Drip irrigation is also imperative in preventing spread of fungal diseases such as powdery mildew which can be devastating in many crops.

These diseases are easily spread by other types of irrigation through the splashing of the soil onto the leaves. The wetting of the leaves presents a conducive environment for the microscopic pests to thrive. Since drip irrigation delivers water expressly to the root region, such challenges are easily avoided.

Another advantage of the drip method is that it prevents the nutrient runoff which is common in other methods of irrigation where the soil is flooded with water.

With the drip, only the required amount of water is released to the plants. It therefore does not wash off the nutrient packed soil or leach away the applied fertilisers.


Indeed, many farmers have adopted the system as a more effective method of fertiliser application on the plants, where liquid fertiliser is mixed with water and spread straight to the plants as and when they need it.

There are other numerous advantages that come with this innovation; including a great reduction of labour costs. But the fact that it can cut water usage by over 50 per cent is possibly the single most important factor to many farmers, because that means you can grow more crops from the same amount of water.

But like all good things, there are some factors the farmer needs to observe keenly to reap maximum returns from the drip kit.

Clogging: Since water is released through tiny pores on the plastic ducts, it is important for you to constantly check the quality of water to ensure it does not contain suspended particles such as silt.

It is also important to ensure that the irrigation water does not contain the green algae and other slimes as they easily cause blockage in the pores. Special care must therefore be taken when using water from open wells and reservoirs.

In case you notice the green algae or any biological slime in the water, you can use the simple chlorination method to clear the water, while blockage from silt accumulation can be avoided by using filters.

If you are using salty water, you must also be aware of possible precipitation of salts, which can clog the tiny drip holes and render the system ineffective.

Easy to improvise

You must therefore consider an effective method of preventing the precipitation, which depends on the type of salt in question. If the water is high in calcium carbonate for example, regular acidifying of the water can effectively manage the risk.

Damage: Drip irrigation kits are mainly comprised of thin plastic tubes that carry water across the field. There is therefore the risk of the pipes getting damaged while in the field.

Extra care must therefore be taken when carrying out normal practices such as weeding or furrowing to prevent any damage on the irrigation lines.

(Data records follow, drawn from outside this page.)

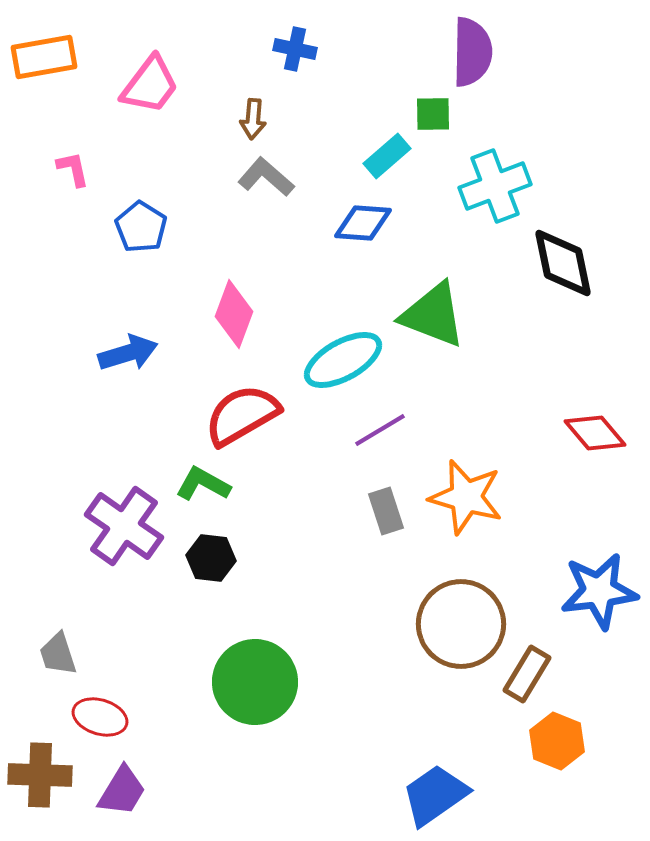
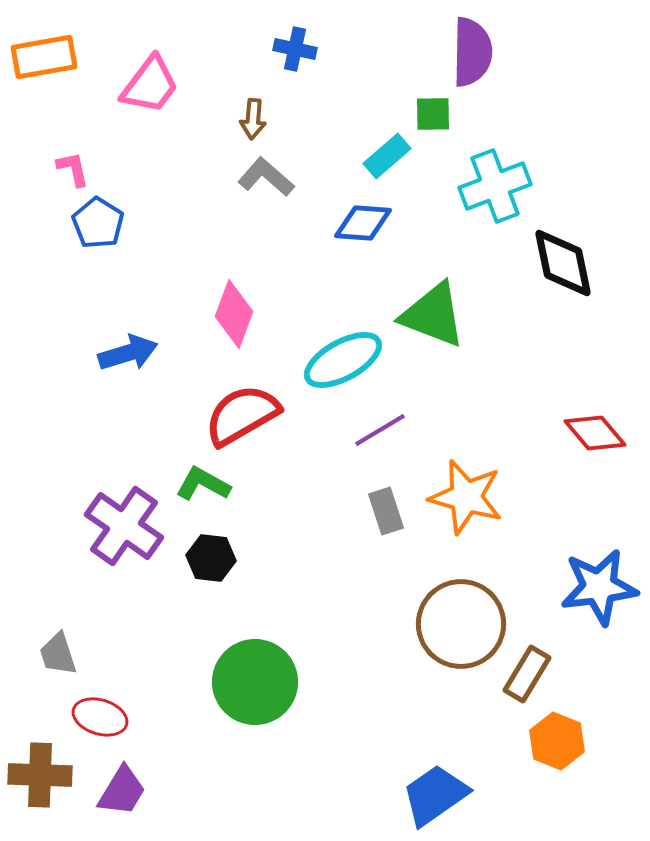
blue pentagon: moved 43 px left, 4 px up
blue star: moved 4 px up
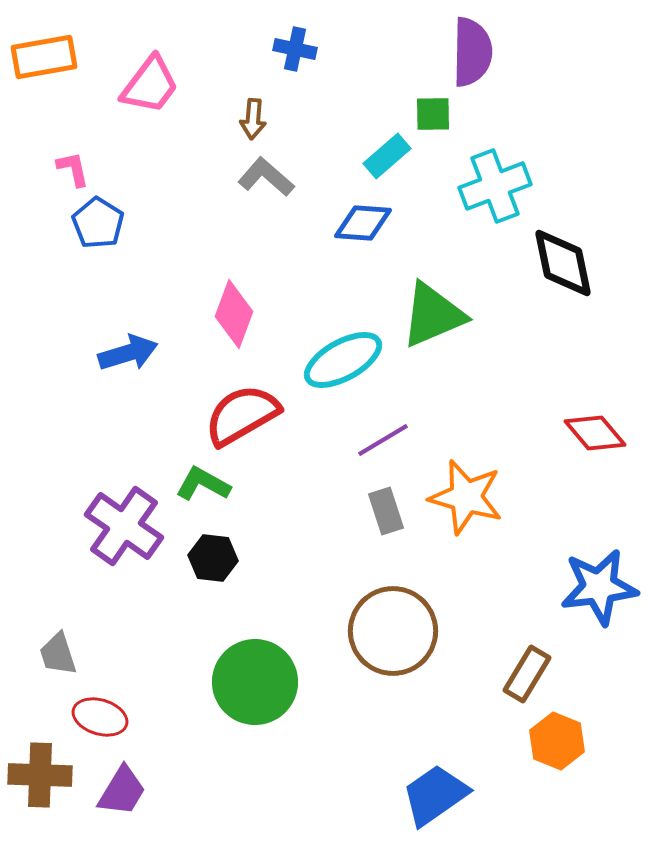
green triangle: rotated 44 degrees counterclockwise
purple line: moved 3 px right, 10 px down
black hexagon: moved 2 px right
brown circle: moved 68 px left, 7 px down
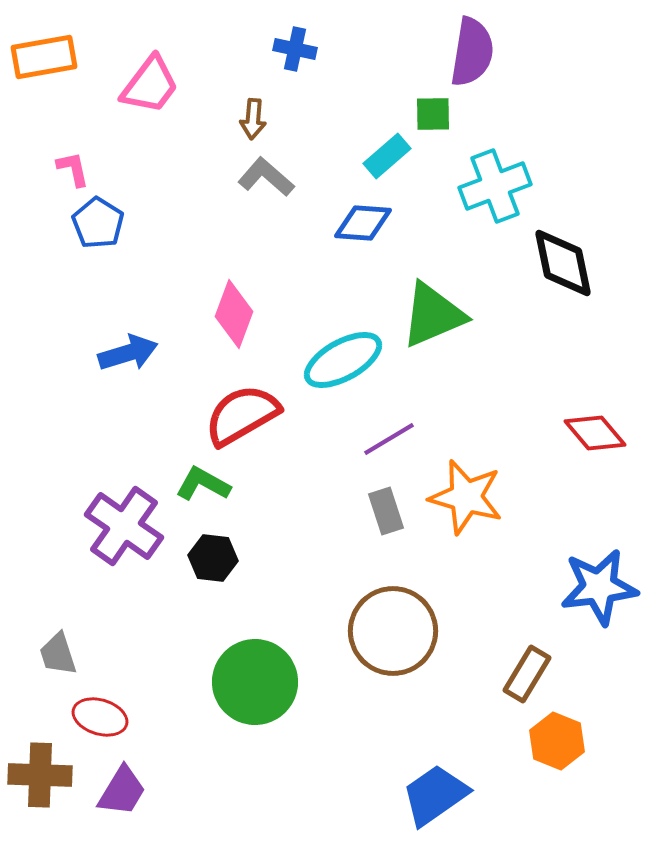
purple semicircle: rotated 8 degrees clockwise
purple line: moved 6 px right, 1 px up
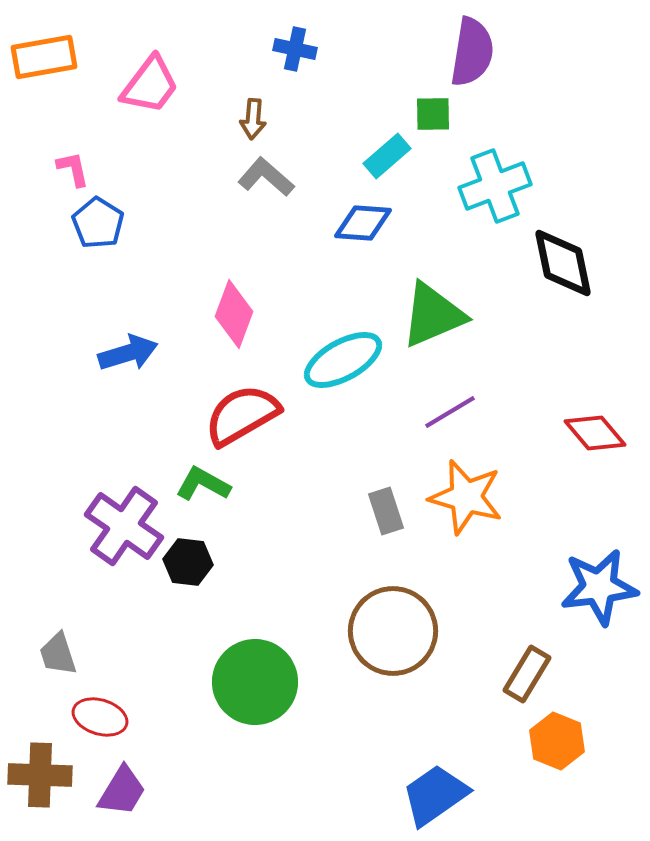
purple line: moved 61 px right, 27 px up
black hexagon: moved 25 px left, 4 px down
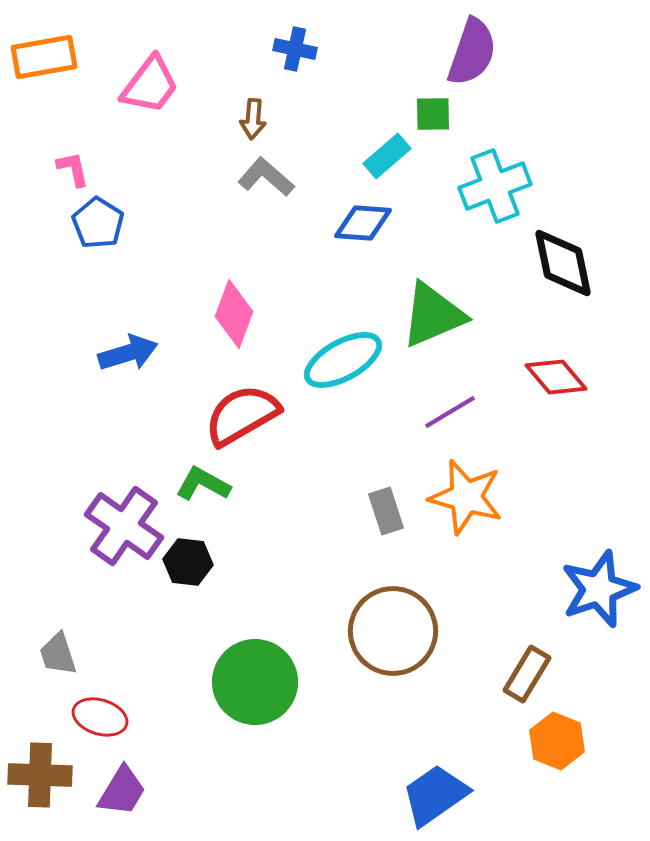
purple semicircle: rotated 10 degrees clockwise
red diamond: moved 39 px left, 56 px up
blue star: moved 2 px down; rotated 12 degrees counterclockwise
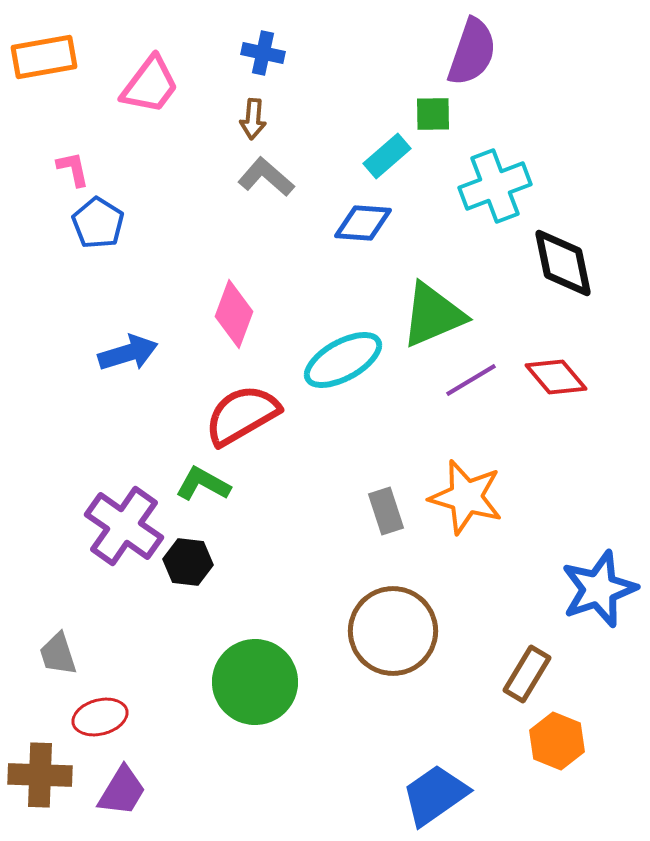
blue cross: moved 32 px left, 4 px down
purple line: moved 21 px right, 32 px up
red ellipse: rotated 32 degrees counterclockwise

Where the risk of damage is high, it is important to consider the use of subsurface method, where the drip pipes are buried under the soil.

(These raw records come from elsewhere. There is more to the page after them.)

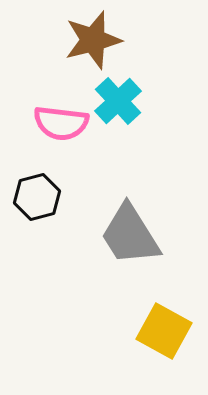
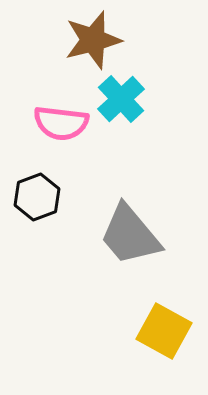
cyan cross: moved 3 px right, 2 px up
black hexagon: rotated 6 degrees counterclockwise
gray trapezoid: rotated 8 degrees counterclockwise
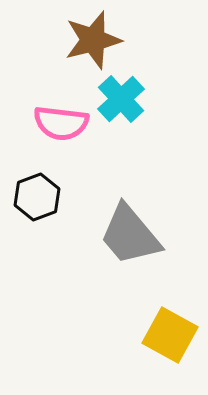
yellow square: moved 6 px right, 4 px down
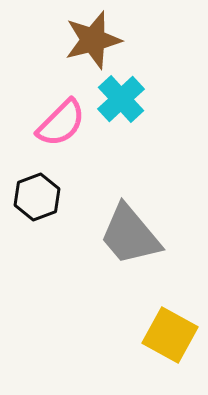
pink semicircle: rotated 52 degrees counterclockwise
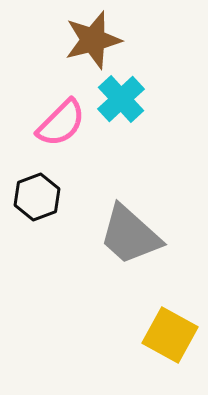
gray trapezoid: rotated 8 degrees counterclockwise
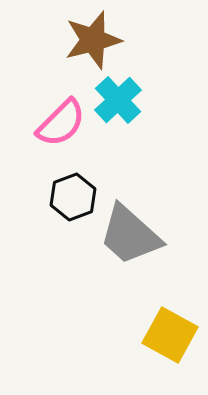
cyan cross: moved 3 px left, 1 px down
black hexagon: moved 36 px right
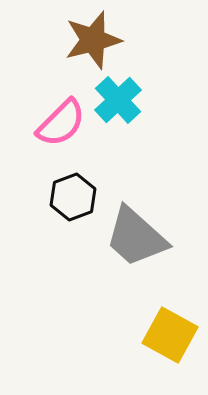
gray trapezoid: moved 6 px right, 2 px down
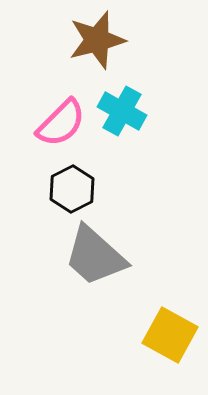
brown star: moved 4 px right
cyan cross: moved 4 px right, 11 px down; rotated 18 degrees counterclockwise
black hexagon: moved 1 px left, 8 px up; rotated 6 degrees counterclockwise
gray trapezoid: moved 41 px left, 19 px down
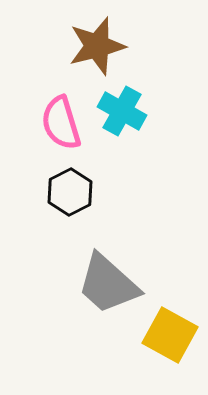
brown star: moved 6 px down
pink semicircle: rotated 118 degrees clockwise
black hexagon: moved 2 px left, 3 px down
gray trapezoid: moved 13 px right, 28 px down
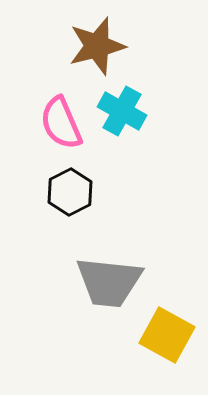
pink semicircle: rotated 6 degrees counterclockwise
gray trapezoid: moved 1 px right, 2 px up; rotated 36 degrees counterclockwise
yellow square: moved 3 px left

You can also use light mulch such as dry grass to cover the drip lines so as to reduce their exposure and shade them from the hot sun, which is also an added advantage in the dry and windy areas as it further conserves the irrigation water.


It is therefore no doubt this is an awesome tool that can quickly change the fortunes of a farmer for the better.

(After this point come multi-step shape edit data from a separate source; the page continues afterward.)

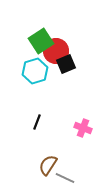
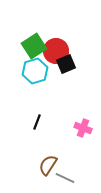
green square: moved 7 px left, 5 px down
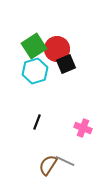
red circle: moved 1 px right, 2 px up
gray line: moved 17 px up
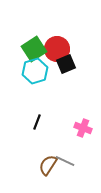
green square: moved 3 px down
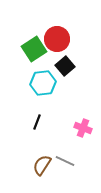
red circle: moved 10 px up
black square: moved 1 px left, 2 px down; rotated 18 degrees counterclockwise
cyan hexagon: moved 8 px right, 12 px down; rotated 10 degrees clockwise
brown semicircle: moved 6 px left
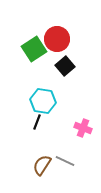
cyan hexagon: moved 18 px down; rotated 15 degrees clockwise
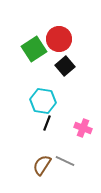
red circle: moved 2 px right
black line: moved 10 px right, 1 px down
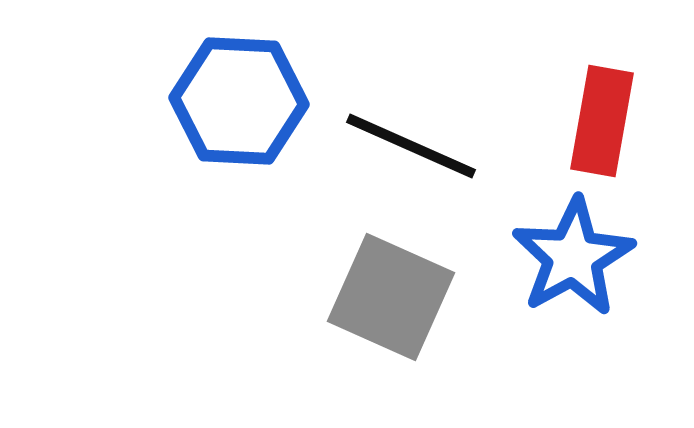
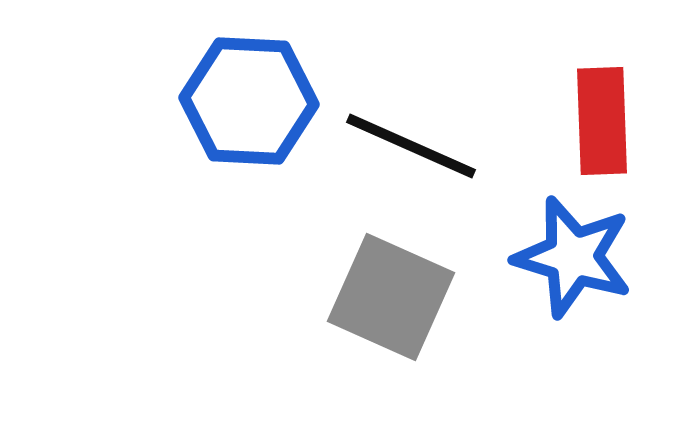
blue hexagon: moved 10 px right
red rectangle: rotated 12 degrees counterclockwise
blue star: rotated 26 degrees counterclockwise
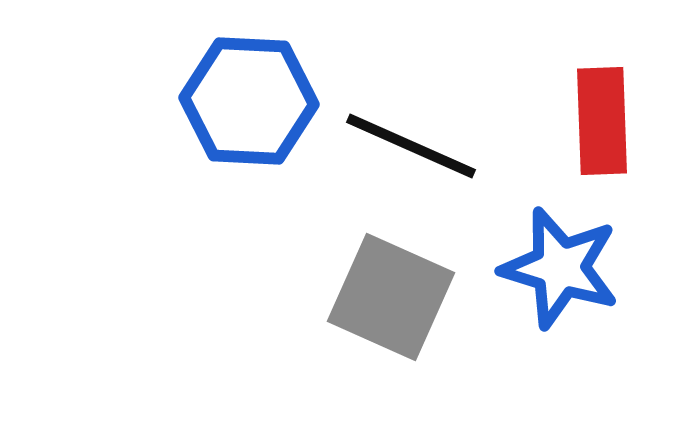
blue star: moved 13 px left, 11 px down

More encouraging is that it is an expandable kit, which can be small enough to water a small tree seedlings of kitchen garden, to an expansive kit that can cover up to an acre or more.

The technology is also easy to improvise, and farmers need only to learn the basics of the technology, before coming up with their own self assembled kit.

In Asia and even parts of Central Africa, self-assembled kits are becoming increasingly popular among farmers and have served as a solid testimony to the fact that overcoming food insecurity is not only possible, but also practical.